Ohne geeignete Geldpolitik muss die Regierung wohl andere Instrumente zur Inflationsbekämpfung verstärken: Reglementierung von Lebensmittelpreisen und anderen Preisen haben wir bereits gesehen. In diese Richtung dürfte es weitergehen – mit all den Nebenwirkungen auf wirtschaftliche Effizienz. Auch der Lira-Schwäche kann nicht mehr mit marktkonformen Instrumenten begegnet werden. Andererseits kann die Regierung einer drastischen Lira-Abwertung nicht tatenlos zusehen. Zu groß wäre das Risiko, dass heimische Wirtschaftseinheiten unter der Last von Fremdwährungsschulden einknicken. Was bleibt? Wir haben in den letzten Jahren immer wieder „weiche“ Formen der Kapitalverkehrskontrolle gesehen. Auch die dürften uns wieder begegnen. Dabei wächst das Risiko, dass auch „härtere“ Kapitalverkehrskontrollen zum Einsatz kommen. Ich will gar nicht prognostizieren, dass es dazu kommt. Aber allein die Angst davor könnte ausreichen, dass Kapital aus der Türkei flieht. Das kann neuen Abwertungsdruck erzeugen, und schon findet sich die Lira in einer Abwertungsspirale wieder.

Andererseits: Könnte nicht zur Not der Internationale Währungsfonds (IWF) zur Hilfe kommen? Und wenn es so einen Retter aus höchster Not gibt, ist dieses „Sicherungsnetz“ dann nicht geeignet, solche angstgetriebenen Abwertungsspiralen erst gar nicht entstehen zu lassen?
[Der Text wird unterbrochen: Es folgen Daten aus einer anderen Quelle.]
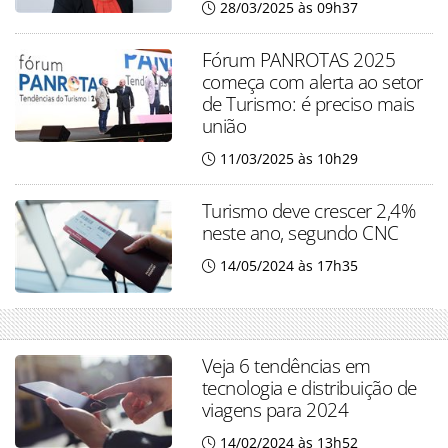
28/03/2025 às 09h37
Fórum PANROTAS 2025
começa com alerta ao setor
de Turismo: é preciso mais
união
11/03/2025 às 10h29
Turismo deve crescer 2,4%
neste ano, segundo CNC
14/05/2024 às 17h35
Veja 6 tendências em
tecnologia e distribuição de
viagens para 2024
14/02/2024 às 13h52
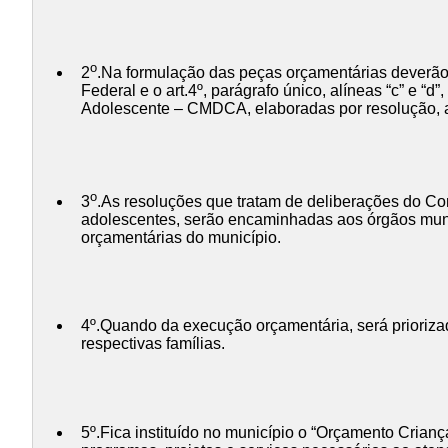
o
2
.Na formulação das peças orçamentárias deverão 
Federal e o art.4º, parágrafo único, alíneas “c” e “
Adolescente – CMDCA, elaboradas por resolução, a f
o
3
.As resoluções que tratam de deliberações do Con
adolescentes, serão encaminhadas aos órgãos munic
orçamentárias do município.
4º.Quando da execução orçamentária, será prioriza
respectivas famílias.
5º.Fica instituído no município o “Orçamento Crianç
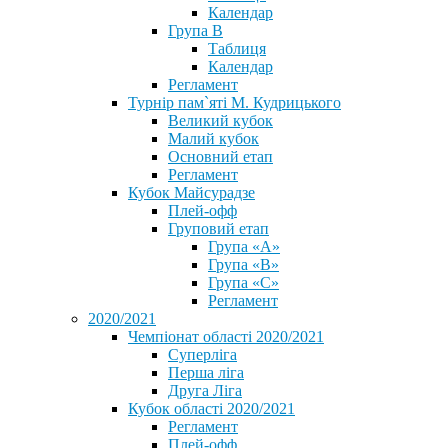
Календар
Група В
Таблиця
Календар
Регламент
Турнір пам`яті М. Кудрицького
Великий кубок
Малий кубок
Основний етап
Регламент
Кубок Майсурадзе
Плей-офф
Груповий етап
Група «А»
Група «B»
Група «C»
Регламент
2020/2021
Чемпіонат області 2020/2021
Суперліга
Перша ліга
Друга Ліга
Кубок області 2020/2021
Регламент
Плей-офф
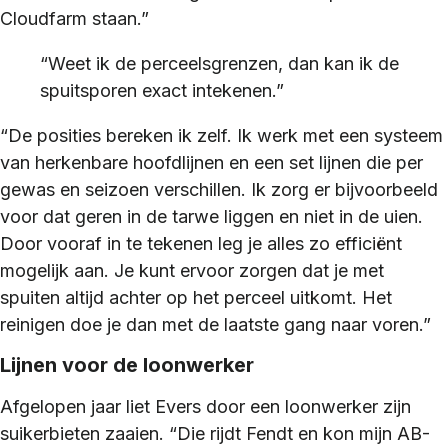
Cloudfarm staan.”
“Weet ik de perceelsgrenzen, dan kan ik de
spuitsporen exact intekenen.”
“De posities bereken ik zelf. Ik werk met een systeem
van herkenbare hoofdlijnen en een set lijnen die per
gewas en seizoen verschillen. Ik zorg er bijvoorbeeld
voor dat geren in de tarwe liggen en niet in de uien.
Door vooraf in te tekenen leg je alles zo efficiënt
mogelijk aan. Je kunt ervoor zorgen dat je met
spuiten altijd achter op het perceel uitkomt. Het
reinigen doe je dan met de laatste gang naar voren.”
Lijnen voor de loonwerker
Afgelopen jaar liet Evers door een loonwerker zijn
suikerbieten zaaien. “Die rijdt Fendt en kon mijn AB-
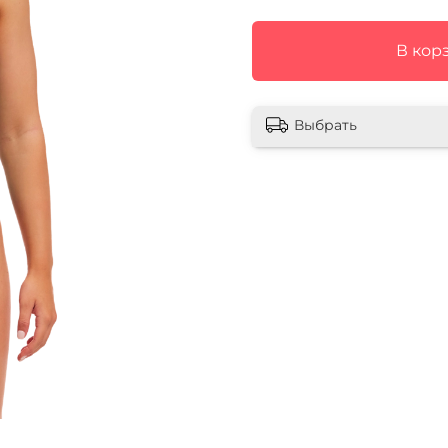
В кор
Выбрать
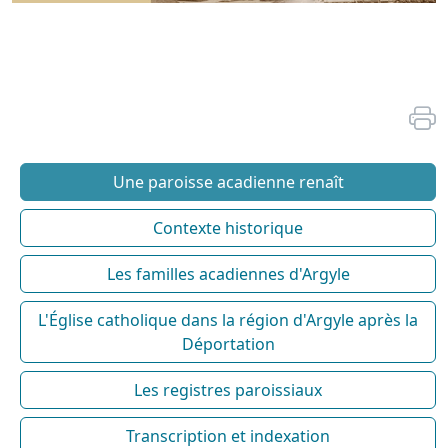
Une paroisse acadienne renaît
Contexte historique
Les familles acadiennes d'Argyle
L'Église catholique dans la région d'Argyle après la
Déportation
Les registres paroissiaux
Transcription et indexation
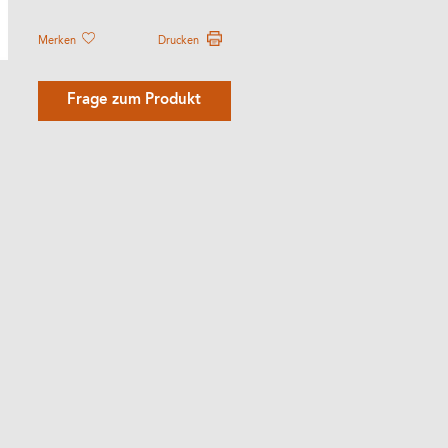
Merken
Drucken
Frage zum Produkt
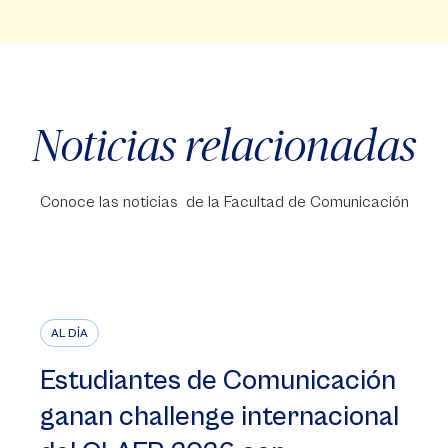
Noticias relacionadas
Conoce las noticias de la Facultad de Comunicación
AL DÍA
Estudiantes de Comunicación
ganan challenge internacional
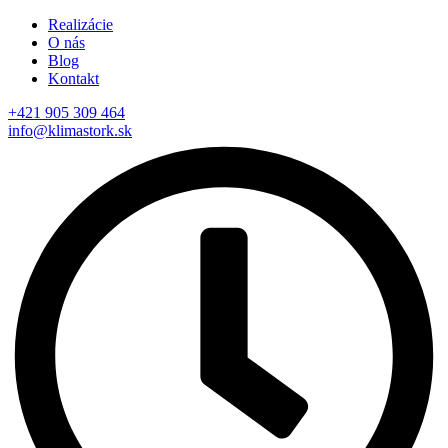
Realizácie
O nás
Blog
Kontakt
+421 905 309 464
info@klimastork.sk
In der Tat, ich halte es für möglich, vielleicht sogar für wahrscheinlich, dass bei allzu dramatischer Lira-Abwertung der Währungsfonds gerufen würde. Allerdings: Der Fonds würde ganz sicher eine stabilitätsorientierte Geldpolitik zur Bedingung für Hilfen machen. Den Fehler, den er bei der Griechenland-Rettung gemacht hat (zu großzügige Beurteilung der Schuldentragfähigkeit), wird man in Washington nicht wiederholen wollen. Das heißt: Würde Erdogan den Währungsfonds rufen, müsste er eingestehen, dass seine Einmischung in die Geldpolitik falsch war. Das ist ein hoher politischer Preis. Niemand kann 100% sicher sein, dass eine IWF-Hilfe selbst in einer Krisenlage nicht doch an nationalen Befindlichkeiten scheitern könnte. Ein Sicherheitsnetz, von dem man nicht weiß, ob es da ist, wenn man’s braucht, beruhigt aber niemanden.

*) Ulrich Leuchtmann leitet das Devisen-Research der Commerzbank.